# Assigned task:
Drop the pictures, then extract the listing word for word.

━━━━━ Information provided ━━━━━

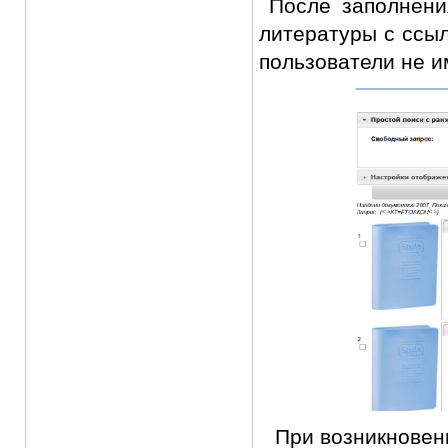
После заполнени
литературы с ссы
пользователи не и
При возникновени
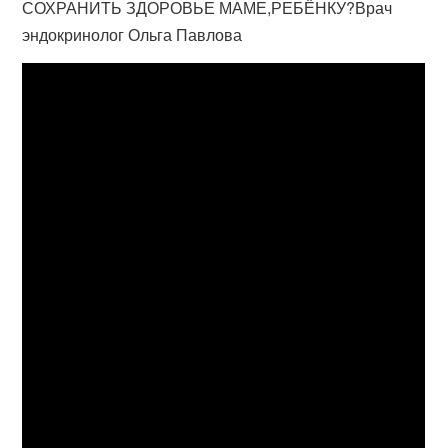
СОХРАНИТЬ ЗДОРОВЬЕ МАМЕ,РЕБЁНКУ?Врач
эндокринолог Ольга Павлова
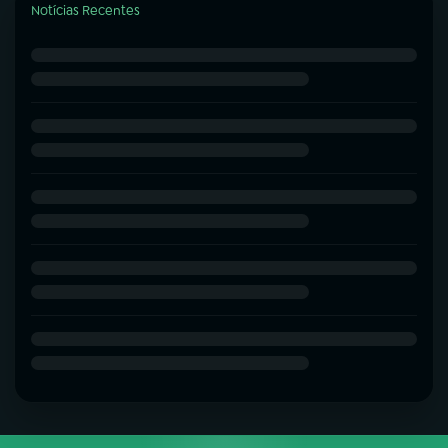
Notícias Recentes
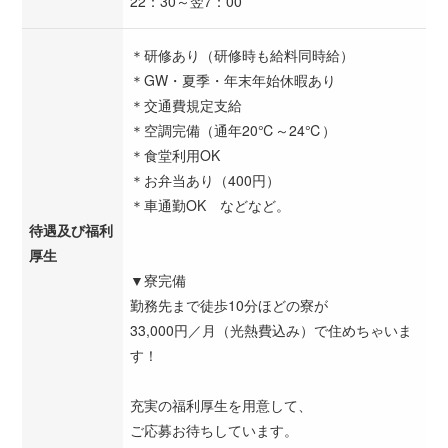
22：30～翌7：00
＊研修あり（研修時も給料同時給）
＊GW・夏季・年末年始休暇あり
＊交通費規定支給
＊空調完備（通年20℃～24℃）
＊食堂利用OK
＊お弁当あり（400円）
＊車通勤OK などなど。
待遇及び福利
厚生
▼寮完備
勤務先まで徒歩10分ほどの寮が
33,000円／月（光熱費込み）で住めちゃいま
す！
充実の福利厚生を用意して、
ご応募お待ちしています。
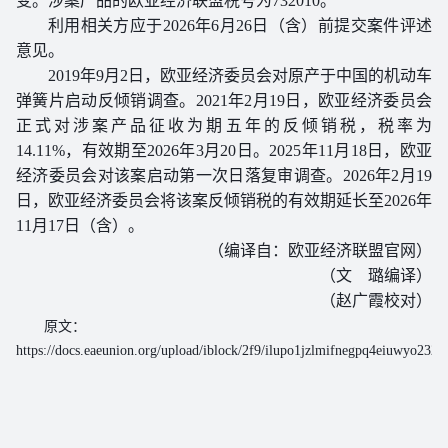
变。
涉案产品的欧亚经济联盟税号为
732010
。
利用相关方应于
2026
年
6
月
26
日（含）前提交案件评述
意见。
2019
年
9
月
2
日，欧亚经济委员会对原产于中国的机动车
弹簧片启动反倾销调查。
2021
年
2
月
19
日，欧亚经济委员会
正式
对涉案产品征收为期五年的反倾销税，税率为
14.11%
，有效期至
2026
年
3
月
20
日。
2025
年
11
月
18
日，欧亚
第一次
经济委员会对该案启动
日落复审调查。
2026
年
2
月
19
将该案
日，欧亚经济委员会
反倾销税的有效期延长至
2026
年
11
月
17
日（含）。
（编译自：
欧亚经济联盟
）
官网
（文 璐编译）
（
赵广霞
校对）
原文：
https://docs.eaeunion.org/upload/iblock/2f9/ilupo1jzlmifnegpq4eiuwyo23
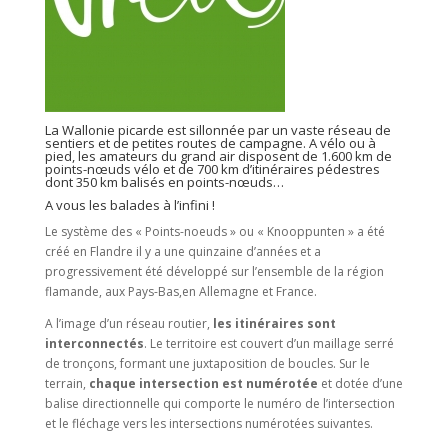
La Wallonie picarde est sillonnée par un vaste réseau de
sentiers et de petites routes de campagne. A vélo ou à
pied, les amateurs du grand air disposent de 1.600 km de
points-nœuds vélo et de 700 km d’itinéraires pédestres
dont 350 km balisés en points-nœuds…
A vous les balades à l’infini !
Le système des « Points-noeuds » ou « Knooppunten » a été
créé en Flandre il y a une quinzaine d’années et a
progressivement été développé sur l’ensemble de la région
flamande, aux Pays-Bas,en Allemagne et France.
A l’image d’un réseau routier,
les itinéraires sont
interconnectés
. Le territoire est couvert d’un maillage serré
de tronçons, formant une juxtaposition de boucles. Sur le
terrain,
chaque intersection est numérotée
et dotée d’une
balise directionnelle qui comporte le numéro de l’intersection
et le fléchage vers les intersections numérotées suivantes.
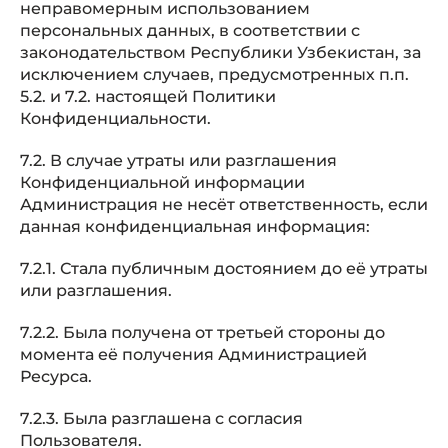
неправомерным использованием
персональных данных, в соответствии с
законодательством Республики Узбекистан, за
исключением случаев, предусмотренных п.п.
5.2. и 7.2. настоящей Политики
Конфиденциальности.
7.2. В случае утраты или разглашения
Конфиденциальной информации
Администрация не несёт ответственность, если
данная конфиденциальная информация:
7.2.1. Стала публичным достоянием до её утраты
или разглашения.
7.2.2. Была получена от третьей стороны до
момента её получения Администрацией
Ресурса.
7.2.3. Была разглашена с согласия
Пользователя.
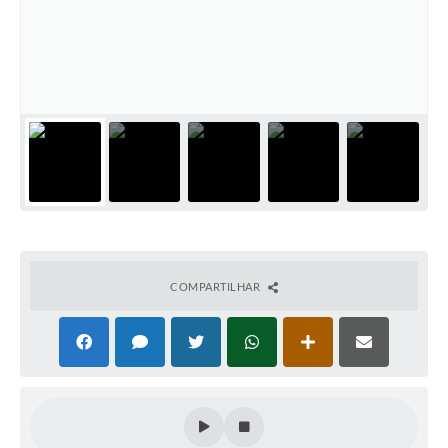
COMPARTILHAR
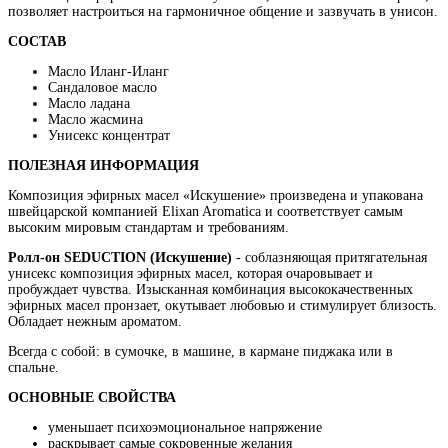
позволяет настроиться на гармоничное общение и зазвучать в унисон.
СОСТАВ
Масло Иланг-Иланг
Сандаловое масло
Масло ладана
Масло жасмина
Унисекс концентрат
ПОЛЕЗНАЯ ИНФОРМАЦИЯ
Композиция эфирных масел «Искушение» произведена и упакована
швейцарской компанией Elixan Aromatica и соответствует самым
высоким мировым стандартам и требованиям.
Ролл-он SEDUCTION (Искушение)
- соблазняющая притягательная
унисекс композиция эфирных масел, которая очаровывает и
пробуждает чувства. Изысканная комбинация высококачественных
эфирных масел пронзает, окутывает любовью и стимулирует близость.
Обладает нежным ароматом.
Всегда с собой: в сумочке, в машине, в кармане пиджака или в
спальне.
ОСНОВНЫЕ СВОЙСТВА
уменьшает психоэмоциональное напряжение
раскрывает самые сокровенные желания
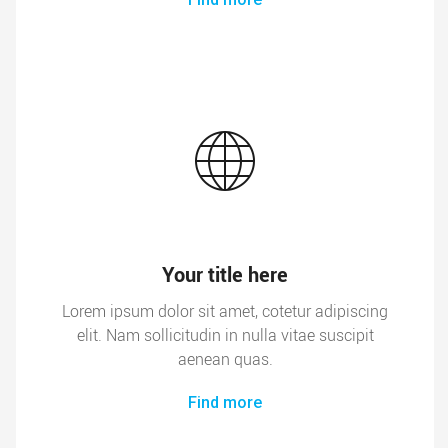
Your title here
Lorem ipsum dolor sit amet, cotetur adipiscing
elit. Nam sollicitudin in nulla vitae suscipit
aenean quas.
Find more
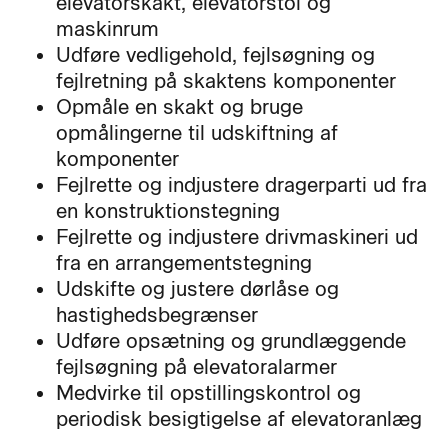
elevatorskakt, elevatorstol og
maskinrum
Udføre vedligehold, fejlsøgning og
fejlretning på skaktens komponenter
Opmåle en skakt og bruge
opmålingerne til udskiftning af
komponenter
Fejlrette og indjustere dragerparti ud fra
en konstruktionstegning
Fejlrette og indjustere drivmaskineri ud
fra en arrangementstegning
Udskifte og justere dørlåse og
hastighedsbegrænser
Udføre opsætning og grundlæggende
fejlsøgning på elevatoralarmer
Medvirke til opstillingskontrol og
periodisk besigtigelse af elevatoranlæg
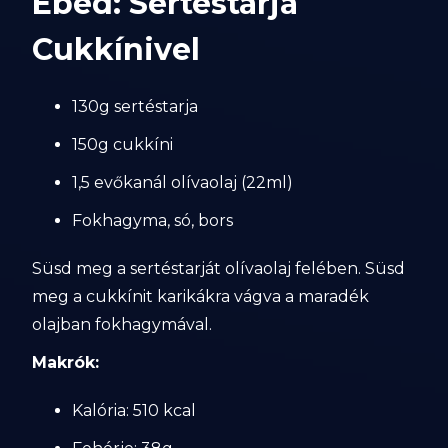
Ebéd: Sertéstarja
Cukkínivel
130g sertéstarja
150g cukkíni
1,5 evőkanál olívaolaj (22ml)
Fokhagyma, só, bors
Süsd meg a sertéstarját olívaolaj felében. Süsd
meg a cukkínit karikákra vágva a maradék
olajban fokhagymával.
Makrók:
Kalória: 510 kcal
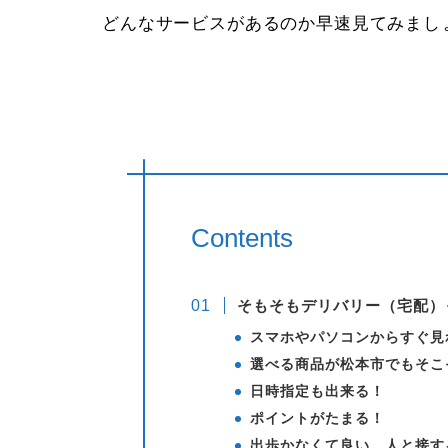
どんなサービスがあるのか早速見てみまし
Contents
そもそもデリバリー（宅配）
スマホやパソコンからすぐ見
選べる商品が松本市でもそこ
日時指定も出来る！
ポイントがたまる！
出歩かなくて良い、人と接す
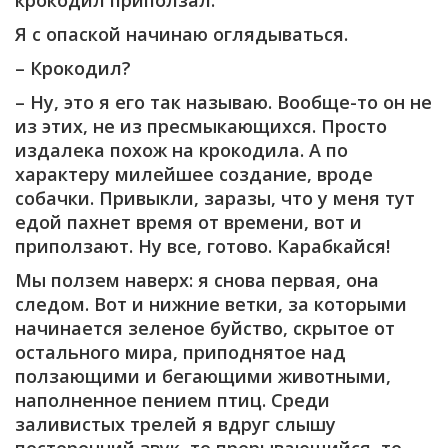
крокодил приползал.
Я с опаской начинаю оглядываться.
– Крокодил?
– Ну, это я его так называю. Вообще-то он не
из этих, не из пресмыкающихся. Просто
издалека похож на крокодила. А по
характеру милейшее создание, вроде
собачки. Привыкли, заразы, что у меня тут
едой пахнет время от времени, вот и
приползают. Ну все, готово. Карабкайся!
Мы ползем наверх: я снова первая, она
следом. Вот и нижние ветки, за которыми
начинается зеленое буйство, скрытое от
остального мира, приподнятое над
ползающими и бегающими животными,
наполненное пением птиц. Среди
заливистых трелей я вдруг слышу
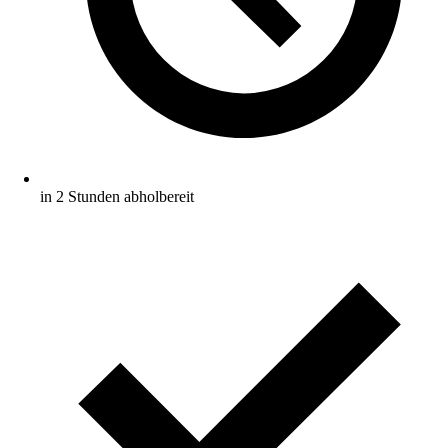
in 2 Stunden abholbereit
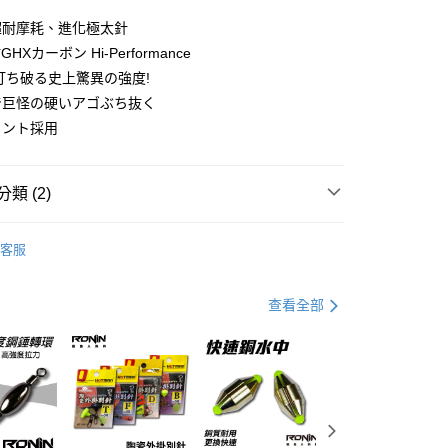
華商業銀行
兆豐國際商業銀行
超耐摩耗、進化極太針
小企業銀行
台中商業銀行
台灣）商業銀行
華泰商業銀行
GHXカーボン Hi-Performance
業銀行
遠東國際商業銀行
打ち破る史上驚異の強度!
業銀行
永豐商業銀行
分期
で巨怪の硬いアゴぶち抜く
業銀行
星展（台灣）商業銀行
イント採用
際商業銀行
中國信託商業銀行
你分期使用說明】
天信用卡公司
享後付
由台灣大哥大提供，台灣大哥大用戶可立即使用無須另外申請。
式選擇「大哥付你分期」，訂單成立後會自動跳轉到大哥付的交易
類 (2)
證手機門號後，選擇欲分期的期數、繳款截止日，確認付款後即
FTEE先享後付」】
。
先享後付是「在收到商品之後才付款」的支付方式。 讓您購物簡單
水用鉤
准額度、可分期數及費用金額請依後續交易確認頁面所載為準。
心！
客服
立30分鐘內，如未前往確認交易或遇審核未通過，訂單將自動取
：不需註冊會員、不需綁卡、不需儲值。
專區
磯釣裝備指南
「轉專審核」未通過狀況，表示未達大哥付你分期系統評分，恕
：只要手機號碼，簡訊認證，即可結帳。
評估內容。
：先確認商品／服務後，再付款。
式說明】
查看全部
項不併入電信帳單，「大哥付你分期」於每月結算日後寄送繳費提
EE先享後付」結帳流程】
方式選擇「AFTEE先享後付」後，將跳轉至「AFTEE先享後
付款
訊連結打開帳單後，可選擇「超商條碼／台灣大直營門市／銀行轉
頁面，進行簡訊認證並確認金額後，即可完成結帳。
付／iPASS MONEY」等通路繳費。
0，滿NT$1,200(含以上)免運費
成立數日內，您將收到繳費通知簡訊。
費通知簡訊後14天內，點擊此簡訊中的連結，可透過四大超商
項】
網路銀行／等多元方式進行付款，方視為交易完成。
家取貨
係由「台灣大哥大股份有限公司」（以下簡稱本公司）所提供，讓
：結帳手續完成當下不需立刻繳費，但若您需要取消訂單，請聯
0，滿NT$1,200(含以上)免運費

━━━━━

# Your solution:
После заполнени
литературы с ссы
пользователи не и
При возникновени
СОХРАНИТЬ ЗДОРОВЬЕ МАМЕ,РЕБЁНКУ?Врач
эндокринолог Ольга Павлова
Notícias Recentes
22：30～翌7：00
＊研修あり（研修時も給料同時給）
＊GW・夏季・年末年始休暇あり
＊交通費規定支給
＊空調完備（通年20℃～24℃）
＊食堂利用OK
＊お弁当あり（400円）
＊車通勤OK などなど。
待遇及び福利
厚生
▼寮完備
勤務先まで徒歩10分ほどの寮が
33,000円／月（光熱費込み）で住めちゃいま
す！
充実の福利厚生を用意して、
ご応募お待ちしています。
变。
涉案产品的欧亚经济联盟税号为
732010
。
利用相关方应于
2026
年
6
月
26
日（含）前提交案件评述
意见。
2019
年
9
月
2
日，欧亚经济委员会对原产于中国的机动车
弹簧片启动反倾销调查。
2021
年
2
月
19
日，欧亚经济委员会
正式
对涉案产品征收为期五年的反倾销税，税率为
14.11%
，有效期至
2026
年
3
月
20
日。
2025
年
11
月
18
日，欧亚
第一次
经济委员会对该案启动
日落复审调查。
2026
年
2
月
19
将该案
日，欧亚经济委员会
反倾销税的有效期延长至
2026
年
11
月
17
日（含）。
（编译自：
欧亚经济联盟
）
官网
（文 璐编译）
（
赵广霞
校对）
原文：
https://docs.eaeunion.org/upload/iblock/2f9/ilupo1jzlmifnegpq4eiuwyo23
La Wallonie picarde est sillonnée par un vaste réseau de
sentiers et de petites routes de campagne. A vélo ou à
pied, les amateurs du grand air disposent de 1.600 km de
points-nœuds vélo et de 700 km d’itinéraires pédestres
dont 350 km balisés en points-nœuds…
A vous les balades à l’infini !
Le système des « Points-noeuds » ou « Knooppunten » a été
créé en Flandre il y a une quinzaine d’années et a
progressivement été développé sur l’ensemble de la région
flamande, aux Pays-Bas,en Allemagne et France.
A l’image d’un réseau routier,
les itinéraires sont
interconnectés
. Le territoire est couvert d’un maillage serré
de tronçons, formant une juxtaposition de boucles. Sur le
terrain,
chaque intersection est numérotée
et dotée d’une
balise directionnelle qui comporte le numéro de l’intersection
et le fléchage vers les intersections numérotées suivantes.
неправомерным использованием
персональных данных, в соответствии с
законодательством Республики Узбекистан, за
исключением случаев, предусмотренных п.п.
5.2. и 7.2. настоящей Политики
Конфиденциальности.
7.2. В случае утраты или разглашения
Конфиденциальной информации
Администрация не несёт ответственность, если
данная конфиденциальная информация:
7.2.1. Стала публичным достоянием до её утраты
или разглашения.
7.2.2. Была получена от третьей стороны до
момента её получения Администрацией
Ресурса.
7.2.3. Была разглашена с согласия
Пользователя.
COMPARTILHAR
позволяет настроиться на гармоничное общение и зазвучать в унисон.
СОСТАВ
Масло Иланг-Иланг
Сандаловое масло
Масло ладана
Масло жасмина
Унисекс концентрат
ПОЛЕЗНАЯ ИНФОРМАЦИЯ
Композиция эфирных масел «Искушение» произведена и упакована
швейцарской компанией Elixan Aromatica и соответствует самым
высоким мировым стандартам и требованиям.
Ролл-он SEDUCTION (Искушение)
- соблазняющая притягательная
унисекс композиция эфирных масел, которая очаровывает и
пробуждает чувства. Изысканная комбинация высококачественных
эфирных масел пронзает, окутывает любовью и стимулирует близость.
Обладает нежным ароматом.
Всегда с собой: в сумочке, в машине, в кармане пиджака или в
спальне.
ОСНОВНЫЕ СВОЙСТВА
уменьшает психоэмоциональное напряжение
раскрывает самые сокровенные желания
Your title here
Lorem ipsum dolor sit amet, cotetur adipiscing
elit. Nam sollicitudin in nulla vitae suscipit
aenean quas.
Find more
elevatorskakt, elevatorstol og
maskinrum
Udføre vedligehold, fejlsøgning og
fejlretning på skaktens komponenter
Opmåle en skakt og bruge
opmålingerne til udskiftning af
komponenter
Fejlrette og indjustere dragerparti ud fra
en konstruktionstegning
Fejlrette og indjustere drivmaskineri ud
fra en arrangementstegning
Udskifte og justere dørlåse og
hastighedsbegrænser
Udføre opsætning og grundlæggende
fejlsøgning på elevatoralarmer
Medvirke til opstillingskontrol og
periodisk besigtigelse af elevatoranlæg
Ebéd: Sertéstarja
Cukkínivel
130g sertéstarja
150g cukkíni
1,5 evőkanál olívaolaj (22ml)
Fokhagyma, só, bors
Süsd meg a sertéstarját olívaolaj felében. Süsd
meg a cukkínit karikákra vágva a maradék
olajban fokhagymával.
Makrók:
Kalória: 510 kcal
どんなサービスがあるのか早速見てみまし
Contents
そもそもデリバリー（宅配）
スマホやパソコンからすぐ見
選べる商品が松本市でもそこ
日時指定も出来る！
ポイントがたまる！
出歩かなくて良い、人と接す
крокодил приползал.
Я с опаской начинаю оглядываться.
– Крокодил?
– Ну, это я его так называю. Вообще-то он не
из этих, не из пресмыкающихся. Просто
издалека похож на крокодила. А по
характеру милейшее создание, вроде
собачки. Привыкли, заразы, что у меня тут
едой пахнет время от времени, вот и
приползают. Ну все, готово. Карабкайся!
Мы ползем наверх: я снова первая, она
следом. Вот и нижние ветки, за которыми
начинается зеленое буйство, скрытое от
остального мира, приподнятое над
ползающими и бегающими животными,
наполненное пением птиц. Среди
заливистых трелей я вдруг слышу
in 2 Stunden abholbereit
華商業銀行
兆豐國際商業銀行
超耐摩耗、進化極太針
小企業銀行
台中商業銀行
台灣）商業銀行
華泰商業銀行
GHXカーボン Hi-Performance
業銀行
遠東國際商業銀行
打ち破る史上驚異の強度!
業銀行
永豐商業銀行
分期
で巨怪の硬いアゴぶち抜く
業銀行
星展（台灣）商業銀行
イント採用
際商業銀行
中國信託商業銀行
你分期使用說明】
天信用卡公司
享後付
由台灣大哥大提供，台灣大哥大用戶可立即使用無須另外申請。
式選擇「大哥付你分期」，訂單成立後會自動跳轉到大哥付的交易
類 (2)
證手機門號後，選擇欲分期的期數、繳款截止日，確認付款後即
FTEE先享後付」】
。
先享後付是「在收到商品之後才付款」的支付方式。 讓您購物簡單
水用鉤
准額度、可分期數及費用金額請依後續交易確認頁面所載為準。
心！
客服
立30分鐘內，如未前往確認交易或遇審核未通過，訂單將自動取
：不需註冊會員、不需綁卡、不需儲值。
專區
磯釣裝備指南
「轉專審核」未通過狀況，表示未達大哥付你分期系統評分，恕
：只要手機號碼，簡訊認證，即可結帳。
評估內容。
：先確認商品／服務後，再付款。
式說明】
查看全部
項不併入電信帳單，「大哥付你分期」於每月結算日後寄送繳費提
EE先享後付」結帳流程】
方式選擇「AFTEE先享後付」後，將跳轉至「AFTEE先享後
付款
訊連結打開帳單後，可選擇「超商條碼／台灣大直營門市／銀行轉
頁面，進行簡訊認證並確認金額後，即可完成結帳。
付／iPASS MONEY」等通路繳費。
0，滿NT$1,200(含以上)免運費
成立數日內，您將收到繳費通知簡訊。
費通知簡訊後14天內，點擊此簡訊中的連結，可透過四大超商
項】
網路銀行／等多元方式進行付款，方視為交易完成。
家取貨
係由「台灣大哥大股份有限公司」（以下簡稱本公司）所提供，讓
：結帳手續完成當下不需立刻繳費，但若您需要取消訂單，請聯
0，滿NT$1,200(含以上)免運費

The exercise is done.